## What to do
Among the entries below, count the lines containing the string "Value". Only the count is needed.

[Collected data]
>>>>>

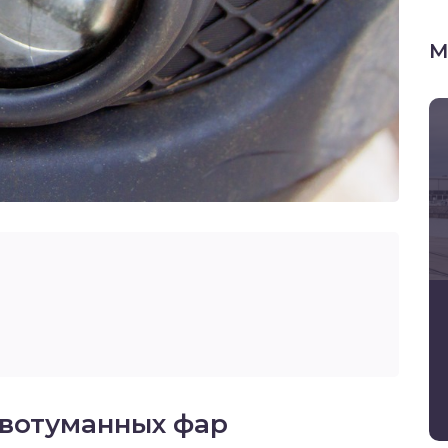
М
вотуманных фар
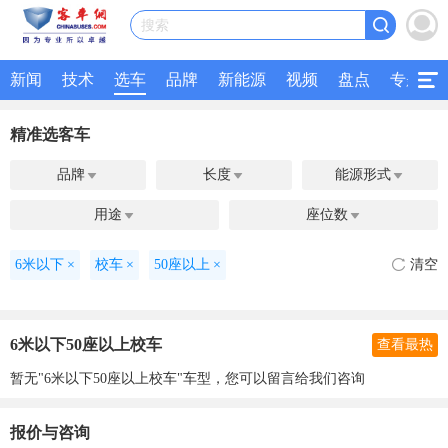
搜索
新闻
技术
选车
品牌
新能源
视频
盘点
专题
精准选客车
品牌
长度
能源形式



用途
座位数


6米以下
×
校车
×
50座以上
×
清空
6米以下50座以上校车
查看最热
暂无"6米以下50座以上校车"车型，您可以留言给我们咨询
报价与咨询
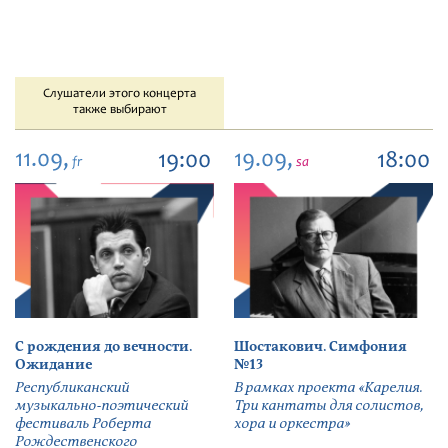
Слушатели этого концерта
также выбирают
11.09,
19.09,
19:00
18:00
fr
sa
С рождения до вечности.
Шостакович. Симфония
Ожидание
№13
Республиканский
В рамках проекта «Карелия.
музыкально-поэтический
Три кантаты для солистов,
фестиваль Роберта
хора и оркестра»
Рождественского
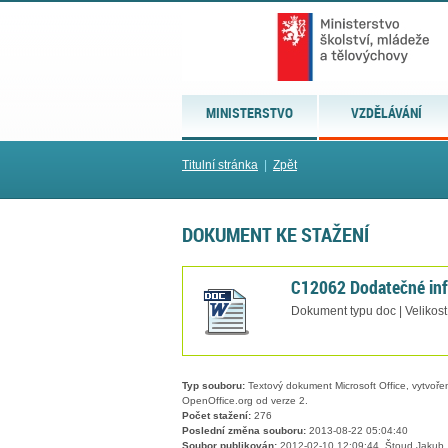
MINISTERSTVO
VZDĚLÁVÁNÍ
Titulní stránka
|
Zpět
DOKUMENT KE STAŽENÍ
C12062 Dodatečné in
Dokument typu doc | Velikos
Typ souboru:
Textový dokument Microsoft Office, vytvořený
OpenOffice.org od verze 2.
Počet stažení:
276
Poslední změna souboru:
2013-08-22 05:04:40
Soubor publikován:
2012-02-10 12:09:44, Štoud Jakub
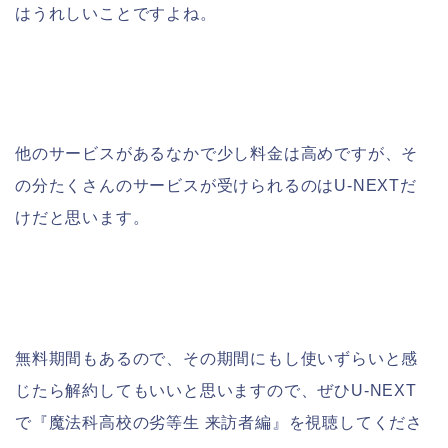
はうれしいことですよね。
他のサービスがあるなかで少し料金は高めですが、そ
の分たくさんのサービスが受けられるのはU-NEXTだ
けだと思います。
無料期間もあるので、その期間にもし使いずらいと感
じたら解約してもいいと思いますので、ぜひU-NEXT
で『魔法科高校の劣等生 来訪者編』を視聴してくださ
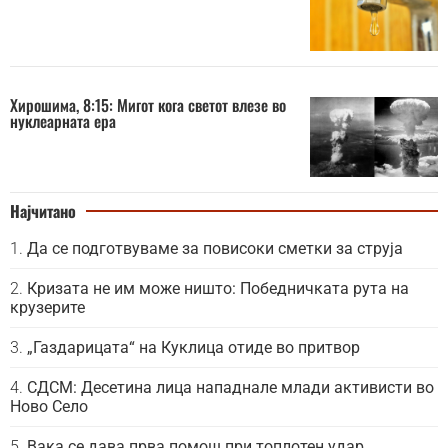
Хирошима, 8:15: Мигот кога светот влезе во
нуклеарната ера
Најчитано
Да се подготвуваме за повисоки сметки за струја
Кризата не им може ништо: Победничката рута на
крузерите
„Газдарицата“ на Куклица отиде во притвор
СДСМ: Десетина лица нападнале млади активисти во
Ново Село
Вака се дава прва помош при топлотен удар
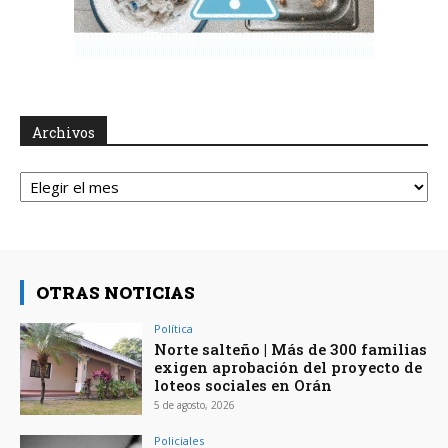
Archivos
Archivos
OTRAS NOTICIAS
Política
Norte salteño | Más de 300 familias
exigen aprobación del proyecto de
loteos sociales en Orán
5 de agosto, 2026
Policiales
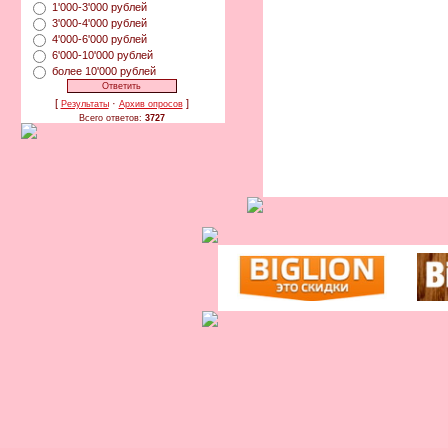
1'000-3'000 рублей
3'000-4'000 рублей
4'000-6'000 рублей
6'000-10'000 рублей
более 10'000 рублей
[
·
]
Результаты
Архив опросов
Всего ответов:
3727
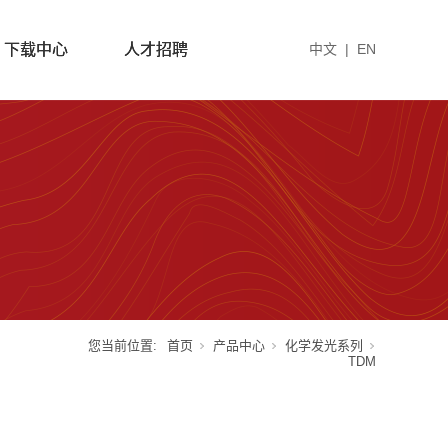
下载中心
人才招聘
中文
|
EN
您当前位置:
首页
产品中心
化学发光系列
TDM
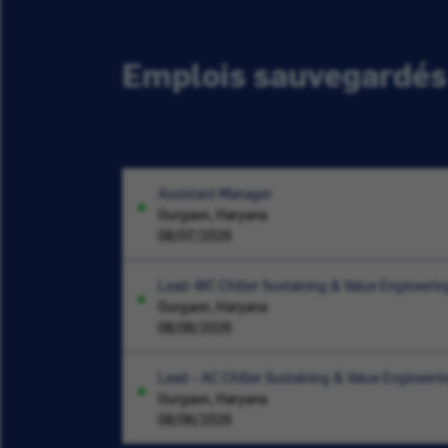
Emplois sauvegardés
Assistant Manager
Gurgaon, Haryana
08/07/2026
Lead–WC Chiller Sustaining & Value Engineerin
Gurgaon, Haryana
08/06/2026
Lead – AC Chiller Sustaining & Value Engineeri
Gurgaon, Haryana
08/06/2026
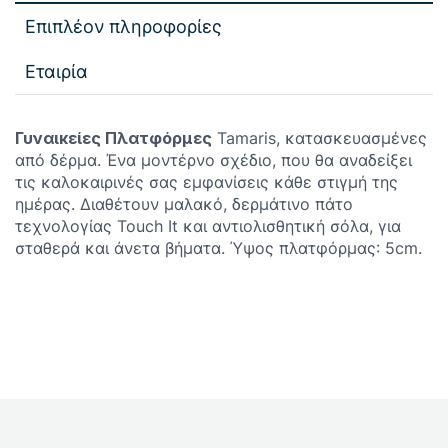
Επιπλέον πληροφορίες
Εταιρία
Γυναικείες Πλατφόρμες
Tamaris, κατασκευασμένες
από δέρμα. Ένα μοντέρνο σχέδιο, που θα αναδείξει
τις καλοκαιρινές σας εμφανίσεις κάθε στιγμή της
ημέρας. Διαθέτουν μαλακό, δερμάτινο πάτο
τεχνολογίας Touch It και αντιολισθητική σόλα, για
σταθερά και άνετα βήματα. Ύψος πλατφόρμας: 5cm.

<<<<<

## Your response
2